Thanks.
Haven't I done this here ?
<fieldType name="text_field" class="solr.TextField"
positionIncrementGap="100" omitNorms="false" >
<analyzer type="index">
<tokenizer class="solr.StandardTokenizerFactory"/>
<filter class="solr.ClassicFilterFactory"/>
<filter class="solr.LengthFilterFactory" min="2" max="20"/>
<filter class="solr.LowerCaseFilterFactory"/>
<filter class="solr.StopFilterFactory" ignoreCase="true"
words="stopwords.txt"/>
</analyzer>
> On 5 Nov 2019, at 14:15, David Hastings <[email protected]> wrote:
>
> Fwd to another server
>
> The first thing you should do is remove any reference to stop words and
> never use them, then re-index your data and try it again.
>
> On Tue, Nov 5, 2019 at 9:14 AM Guilherme Viteri <[email protected]> wrote:
>
>> Hi,
>>
>> I am performing a search to match a name (text_field), however this term
>> contains 'and' and 'a' and it doesn't return any records. If i remove 'a'
>> then it works.
>> e.g
>> Search Term: lymphoid and a non-lymphoid cell
>> doesn't work:
>> https://dev.reactome.org/content/query?q=lymphoid+and+a+non-lymphoid+cell&species=Homo+sapiens&species=Entries+without+species&cluster=true
>> <
>> https://dev.reactome.org/content/query?q=lymphoid+and+a+non-lymphoid+cell&species=Homo+sapiens&species=Entries+without+species&cluster=true
>>>
>>
>> Search term: lymphoid and non-lymphoid cell
>> works:
>> https://dev.reactome.org/content/query?q=lymphoid+and+non-lymphoid+cell&species=Homo+sapiens&species=Entries+without+species&cluster=true
>> <
>> https://dev.reactome.org/content/query?q=lymphoid+and+non-lymphoid+cell&species=Homo+sapiens&species=Entries+without+species&cluster=true
>>>
>> interested in the first result
>>
>> schema.xml
>> <field name="name" type="text_field"
>> indexed="true" stored="true" omitNorms="false" required="true"
>> multiValued="false"/>
>>
>> <analyzer type="query">
>> <tokenizer class="solr.PatternTokenizerFactory"

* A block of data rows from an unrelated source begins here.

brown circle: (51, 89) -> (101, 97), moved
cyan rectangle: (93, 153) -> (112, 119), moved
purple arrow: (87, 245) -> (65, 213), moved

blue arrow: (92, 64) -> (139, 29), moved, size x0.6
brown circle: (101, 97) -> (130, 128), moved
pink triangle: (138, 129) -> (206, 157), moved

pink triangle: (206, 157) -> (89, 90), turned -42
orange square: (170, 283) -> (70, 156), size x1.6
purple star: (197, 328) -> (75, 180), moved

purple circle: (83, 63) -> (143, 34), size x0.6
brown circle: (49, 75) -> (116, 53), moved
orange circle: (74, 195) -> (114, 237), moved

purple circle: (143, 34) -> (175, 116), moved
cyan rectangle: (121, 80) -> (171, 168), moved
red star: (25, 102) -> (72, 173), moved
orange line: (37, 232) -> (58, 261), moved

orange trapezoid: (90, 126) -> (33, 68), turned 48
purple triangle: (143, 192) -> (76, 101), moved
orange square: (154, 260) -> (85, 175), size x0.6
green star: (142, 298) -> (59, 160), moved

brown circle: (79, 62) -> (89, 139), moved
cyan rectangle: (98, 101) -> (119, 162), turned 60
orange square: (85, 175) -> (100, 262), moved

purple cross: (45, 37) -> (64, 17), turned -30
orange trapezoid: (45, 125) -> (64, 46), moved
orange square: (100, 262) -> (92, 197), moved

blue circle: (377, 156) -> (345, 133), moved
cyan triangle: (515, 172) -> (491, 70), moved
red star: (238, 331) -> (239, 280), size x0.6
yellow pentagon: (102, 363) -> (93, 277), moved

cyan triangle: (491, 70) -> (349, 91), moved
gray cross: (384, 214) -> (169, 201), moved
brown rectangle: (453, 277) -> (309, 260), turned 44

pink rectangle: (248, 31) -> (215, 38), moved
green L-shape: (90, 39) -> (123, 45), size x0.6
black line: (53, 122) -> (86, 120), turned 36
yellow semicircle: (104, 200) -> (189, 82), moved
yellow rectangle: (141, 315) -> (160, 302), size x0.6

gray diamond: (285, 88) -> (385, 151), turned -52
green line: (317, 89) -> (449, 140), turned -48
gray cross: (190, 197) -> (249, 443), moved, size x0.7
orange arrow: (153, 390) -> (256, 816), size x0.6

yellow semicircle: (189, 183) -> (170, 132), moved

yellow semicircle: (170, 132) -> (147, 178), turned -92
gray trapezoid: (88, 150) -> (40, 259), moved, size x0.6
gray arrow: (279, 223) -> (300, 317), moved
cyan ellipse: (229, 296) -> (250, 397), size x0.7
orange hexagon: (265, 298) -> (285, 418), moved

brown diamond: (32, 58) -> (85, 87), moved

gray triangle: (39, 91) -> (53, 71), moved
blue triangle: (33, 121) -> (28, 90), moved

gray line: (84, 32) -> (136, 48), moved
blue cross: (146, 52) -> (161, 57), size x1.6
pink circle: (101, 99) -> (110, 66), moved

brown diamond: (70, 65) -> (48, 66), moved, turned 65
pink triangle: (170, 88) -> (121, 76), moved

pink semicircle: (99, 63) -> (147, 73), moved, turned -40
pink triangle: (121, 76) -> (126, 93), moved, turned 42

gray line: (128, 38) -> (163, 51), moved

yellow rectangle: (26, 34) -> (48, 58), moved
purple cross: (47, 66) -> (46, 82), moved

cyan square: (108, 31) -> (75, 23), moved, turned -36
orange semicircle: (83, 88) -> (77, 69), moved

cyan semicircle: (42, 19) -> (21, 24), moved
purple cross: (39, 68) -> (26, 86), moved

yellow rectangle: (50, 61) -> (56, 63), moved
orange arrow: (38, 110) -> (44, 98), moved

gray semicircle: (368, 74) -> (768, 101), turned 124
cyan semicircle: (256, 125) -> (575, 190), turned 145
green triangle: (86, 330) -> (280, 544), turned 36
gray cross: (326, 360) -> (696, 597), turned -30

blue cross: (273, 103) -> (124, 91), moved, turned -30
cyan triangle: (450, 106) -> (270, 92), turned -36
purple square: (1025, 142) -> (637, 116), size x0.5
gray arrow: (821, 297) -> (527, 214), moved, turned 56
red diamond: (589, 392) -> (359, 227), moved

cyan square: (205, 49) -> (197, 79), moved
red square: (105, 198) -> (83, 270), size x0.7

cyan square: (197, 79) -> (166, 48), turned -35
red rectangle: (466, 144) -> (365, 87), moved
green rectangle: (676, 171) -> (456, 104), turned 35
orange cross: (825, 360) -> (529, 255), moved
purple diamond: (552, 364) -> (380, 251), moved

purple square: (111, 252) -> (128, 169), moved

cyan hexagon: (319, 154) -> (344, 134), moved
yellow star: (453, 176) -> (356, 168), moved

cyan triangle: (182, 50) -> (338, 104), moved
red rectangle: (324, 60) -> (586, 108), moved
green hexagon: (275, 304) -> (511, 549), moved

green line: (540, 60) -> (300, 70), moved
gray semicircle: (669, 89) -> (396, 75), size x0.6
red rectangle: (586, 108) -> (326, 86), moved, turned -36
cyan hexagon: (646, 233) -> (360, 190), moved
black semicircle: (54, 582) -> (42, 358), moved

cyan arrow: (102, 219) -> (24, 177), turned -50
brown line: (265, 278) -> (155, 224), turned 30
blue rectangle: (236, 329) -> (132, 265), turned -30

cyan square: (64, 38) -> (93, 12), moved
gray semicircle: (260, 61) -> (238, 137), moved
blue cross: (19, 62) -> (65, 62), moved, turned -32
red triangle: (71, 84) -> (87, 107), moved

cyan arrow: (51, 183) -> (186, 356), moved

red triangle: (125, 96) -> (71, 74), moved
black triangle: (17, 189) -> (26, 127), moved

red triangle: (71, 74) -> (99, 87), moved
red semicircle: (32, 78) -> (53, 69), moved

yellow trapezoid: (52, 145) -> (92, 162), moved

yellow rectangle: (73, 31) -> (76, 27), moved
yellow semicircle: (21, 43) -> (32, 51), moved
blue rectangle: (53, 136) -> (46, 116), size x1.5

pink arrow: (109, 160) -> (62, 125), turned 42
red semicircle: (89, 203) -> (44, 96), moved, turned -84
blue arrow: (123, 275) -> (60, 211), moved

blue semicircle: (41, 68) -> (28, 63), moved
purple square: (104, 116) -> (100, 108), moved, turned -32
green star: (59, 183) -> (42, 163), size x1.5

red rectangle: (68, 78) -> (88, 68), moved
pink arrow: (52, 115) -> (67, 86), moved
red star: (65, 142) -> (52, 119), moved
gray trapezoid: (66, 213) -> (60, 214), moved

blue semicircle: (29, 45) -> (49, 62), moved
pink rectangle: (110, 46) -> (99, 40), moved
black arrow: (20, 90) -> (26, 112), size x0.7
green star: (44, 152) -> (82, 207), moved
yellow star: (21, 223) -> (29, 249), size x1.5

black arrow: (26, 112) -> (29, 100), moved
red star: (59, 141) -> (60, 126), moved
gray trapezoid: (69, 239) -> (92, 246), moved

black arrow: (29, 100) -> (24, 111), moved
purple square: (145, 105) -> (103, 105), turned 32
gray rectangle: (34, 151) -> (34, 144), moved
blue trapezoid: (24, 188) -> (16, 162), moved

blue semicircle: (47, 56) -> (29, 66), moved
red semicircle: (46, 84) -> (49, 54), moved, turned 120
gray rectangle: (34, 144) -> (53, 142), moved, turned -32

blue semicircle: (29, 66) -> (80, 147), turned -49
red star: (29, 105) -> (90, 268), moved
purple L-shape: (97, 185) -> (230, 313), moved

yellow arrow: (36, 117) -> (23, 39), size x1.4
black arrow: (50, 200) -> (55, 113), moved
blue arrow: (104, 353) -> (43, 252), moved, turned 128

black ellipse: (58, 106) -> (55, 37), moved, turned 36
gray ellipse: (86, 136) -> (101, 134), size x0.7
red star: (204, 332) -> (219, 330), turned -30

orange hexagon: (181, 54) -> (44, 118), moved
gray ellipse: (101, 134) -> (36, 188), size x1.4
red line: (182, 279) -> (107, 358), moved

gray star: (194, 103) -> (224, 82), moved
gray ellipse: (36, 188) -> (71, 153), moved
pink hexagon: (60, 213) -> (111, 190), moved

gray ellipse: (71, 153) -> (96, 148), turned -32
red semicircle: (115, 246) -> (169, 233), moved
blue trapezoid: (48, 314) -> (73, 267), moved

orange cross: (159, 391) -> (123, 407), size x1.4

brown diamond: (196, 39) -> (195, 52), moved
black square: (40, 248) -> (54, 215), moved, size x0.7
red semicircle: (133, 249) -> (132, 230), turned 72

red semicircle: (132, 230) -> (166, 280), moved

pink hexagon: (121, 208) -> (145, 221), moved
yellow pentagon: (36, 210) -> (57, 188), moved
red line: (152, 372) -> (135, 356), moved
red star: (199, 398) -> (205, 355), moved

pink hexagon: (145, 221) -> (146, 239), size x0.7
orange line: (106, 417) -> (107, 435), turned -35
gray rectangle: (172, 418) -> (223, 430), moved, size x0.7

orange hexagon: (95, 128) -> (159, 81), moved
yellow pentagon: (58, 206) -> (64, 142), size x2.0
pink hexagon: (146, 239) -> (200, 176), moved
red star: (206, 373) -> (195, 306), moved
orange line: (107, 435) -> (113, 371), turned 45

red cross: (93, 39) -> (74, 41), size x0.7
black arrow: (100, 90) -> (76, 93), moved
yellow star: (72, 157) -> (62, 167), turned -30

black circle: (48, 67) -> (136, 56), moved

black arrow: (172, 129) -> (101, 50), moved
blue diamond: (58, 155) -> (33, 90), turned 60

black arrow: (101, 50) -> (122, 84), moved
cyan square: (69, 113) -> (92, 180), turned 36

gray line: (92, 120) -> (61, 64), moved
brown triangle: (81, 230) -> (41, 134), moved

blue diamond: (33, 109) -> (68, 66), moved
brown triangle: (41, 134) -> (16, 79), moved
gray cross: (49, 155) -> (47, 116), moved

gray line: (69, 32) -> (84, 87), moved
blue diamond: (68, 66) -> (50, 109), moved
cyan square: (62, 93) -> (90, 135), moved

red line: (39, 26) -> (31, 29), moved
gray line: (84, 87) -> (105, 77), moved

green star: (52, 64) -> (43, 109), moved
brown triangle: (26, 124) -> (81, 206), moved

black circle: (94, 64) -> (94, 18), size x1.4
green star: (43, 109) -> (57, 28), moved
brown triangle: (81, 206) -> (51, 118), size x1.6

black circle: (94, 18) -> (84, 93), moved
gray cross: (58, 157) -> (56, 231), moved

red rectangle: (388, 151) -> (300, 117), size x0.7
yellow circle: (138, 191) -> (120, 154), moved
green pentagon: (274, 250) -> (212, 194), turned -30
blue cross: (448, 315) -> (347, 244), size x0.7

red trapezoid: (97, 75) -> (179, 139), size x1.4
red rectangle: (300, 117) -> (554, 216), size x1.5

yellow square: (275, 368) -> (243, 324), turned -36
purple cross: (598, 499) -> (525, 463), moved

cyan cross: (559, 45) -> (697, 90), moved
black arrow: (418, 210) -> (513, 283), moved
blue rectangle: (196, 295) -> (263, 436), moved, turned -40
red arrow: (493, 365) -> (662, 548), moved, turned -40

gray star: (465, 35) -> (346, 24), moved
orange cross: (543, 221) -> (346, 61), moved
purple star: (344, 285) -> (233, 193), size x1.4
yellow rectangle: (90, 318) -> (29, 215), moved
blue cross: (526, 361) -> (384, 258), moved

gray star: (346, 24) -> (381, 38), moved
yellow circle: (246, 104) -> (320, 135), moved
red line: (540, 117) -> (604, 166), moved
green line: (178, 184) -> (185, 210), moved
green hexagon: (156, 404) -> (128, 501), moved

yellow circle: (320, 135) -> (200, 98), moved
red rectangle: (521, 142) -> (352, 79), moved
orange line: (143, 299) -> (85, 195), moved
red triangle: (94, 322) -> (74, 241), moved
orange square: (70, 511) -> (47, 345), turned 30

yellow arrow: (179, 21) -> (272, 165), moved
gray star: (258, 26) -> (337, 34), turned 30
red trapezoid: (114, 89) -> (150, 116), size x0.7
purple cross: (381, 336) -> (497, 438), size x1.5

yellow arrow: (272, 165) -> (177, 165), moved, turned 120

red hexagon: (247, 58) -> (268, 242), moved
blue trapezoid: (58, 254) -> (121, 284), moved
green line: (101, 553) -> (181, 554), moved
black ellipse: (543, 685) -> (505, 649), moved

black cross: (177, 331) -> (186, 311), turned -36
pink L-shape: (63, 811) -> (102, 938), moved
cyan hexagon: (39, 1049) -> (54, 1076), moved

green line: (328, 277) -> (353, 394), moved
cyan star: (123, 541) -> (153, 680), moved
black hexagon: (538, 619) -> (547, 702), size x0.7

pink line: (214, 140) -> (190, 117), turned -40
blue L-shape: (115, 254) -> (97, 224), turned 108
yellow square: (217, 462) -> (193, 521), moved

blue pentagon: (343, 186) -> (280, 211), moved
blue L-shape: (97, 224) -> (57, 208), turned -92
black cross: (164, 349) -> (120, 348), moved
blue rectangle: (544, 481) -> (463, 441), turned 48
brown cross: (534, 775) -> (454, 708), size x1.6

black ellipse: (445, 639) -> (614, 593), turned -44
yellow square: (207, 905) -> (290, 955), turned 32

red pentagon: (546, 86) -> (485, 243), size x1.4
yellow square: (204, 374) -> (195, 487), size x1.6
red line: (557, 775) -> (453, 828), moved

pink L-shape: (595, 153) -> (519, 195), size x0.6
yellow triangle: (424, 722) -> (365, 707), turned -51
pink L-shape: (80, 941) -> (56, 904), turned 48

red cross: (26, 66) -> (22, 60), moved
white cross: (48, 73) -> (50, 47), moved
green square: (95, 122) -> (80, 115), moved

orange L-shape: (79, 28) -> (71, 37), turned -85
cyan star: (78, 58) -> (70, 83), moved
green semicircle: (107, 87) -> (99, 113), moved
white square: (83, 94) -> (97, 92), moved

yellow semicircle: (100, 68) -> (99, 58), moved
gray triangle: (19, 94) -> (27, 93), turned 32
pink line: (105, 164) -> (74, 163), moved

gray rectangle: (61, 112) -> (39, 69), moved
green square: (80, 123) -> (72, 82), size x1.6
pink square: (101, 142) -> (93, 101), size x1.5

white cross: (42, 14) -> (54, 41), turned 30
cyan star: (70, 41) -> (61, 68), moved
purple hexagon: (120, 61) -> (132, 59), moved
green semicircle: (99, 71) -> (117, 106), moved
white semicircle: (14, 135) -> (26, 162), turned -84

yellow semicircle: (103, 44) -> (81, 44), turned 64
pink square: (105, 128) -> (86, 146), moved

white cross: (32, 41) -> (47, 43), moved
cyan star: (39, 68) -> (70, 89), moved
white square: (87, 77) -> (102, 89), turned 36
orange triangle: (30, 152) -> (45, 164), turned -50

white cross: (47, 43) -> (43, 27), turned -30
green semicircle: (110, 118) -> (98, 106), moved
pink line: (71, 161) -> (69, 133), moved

>> pattern="[^a-zA-Z0-9/._:]"/>
>> <filter class="solr.PatternReplaceFilterFactory"
>> pattern="^[/._:]+" replacement=""/>
>> <filter class="solr.PatternReplaceFilterFactory"
>> pattern="[/._:]+$" replacement=""/>
>> <filter class="solr.PatternReplaceFilterFactory"
>> pattern="[_]" replacement=" "/>
>> <filter class="solr.LengthFilterFactory" min="2" max="20"/>
>> <filter class="solr.LowerCaseFilterFactory"/>
>> <filter class="solr.StopFilterFactory" ignoreCase="true"
>> words="stopwords.txt"/>
>> </analyzer>
>>
>> <fieldType name="text_field" class="solr.TextField"
>> positionIncrementGap="100" omitNorms="false" >
>> <analyzer type="index">
>> <tokenizer class="solr.StandardTokenizerFactory"/>
>> <filter class="solr.ClassicFilterFactory"/>
>> <filter class="solr.LengthFilterFactory" min="2" max="20"/>
>> <filter class="solr.LowerCaseFilterFactory"/>
>> <filter class="solr.StopFilterFactory" ignoreCase="true"
>> words="stopwords.txt"/>
>> </analyzer>
>> <analyzer type="query">
>> <tokenizer class="solr.PatternTokenizerFactory"
>> pattern="[^a-zA-Z0-9/._:]"/>
>> <filter class="solr.PatternReplaceFilterFactory"
>> pattern="^[/._:]+" replacement=""/>
>> <filter class="solr.PatternReplaceFilterFactory"
>> pattern="[/._:]+$" replacement=""/>
>> <filter class="solr.PatternReplaceFilterFactory"
>> pattern="[_]" replacement=" "/>
>> <filter class="solr.LengthFilterFactory" min="2" max="20"/>
>> <filter class="solr.LowerCaseFilterFactory"/>
>> <filter class="solr.StopFilterFactory" ignoreCase="true"
>> words="stopwords.txt"/>
>> </analyzer>
>> </fieldType>
>>
>> stopwords.txt
>> #Standard english stop words taken from Lucene's StopAnalyzer
>> a
>> b
>> c
>> ....
>> an
>> and
>> are
>>
>> Running SolR 6.6.2.
>>
>> Is there anything I could do to prevent this ?
>>
>> Thanks
>> Guilherme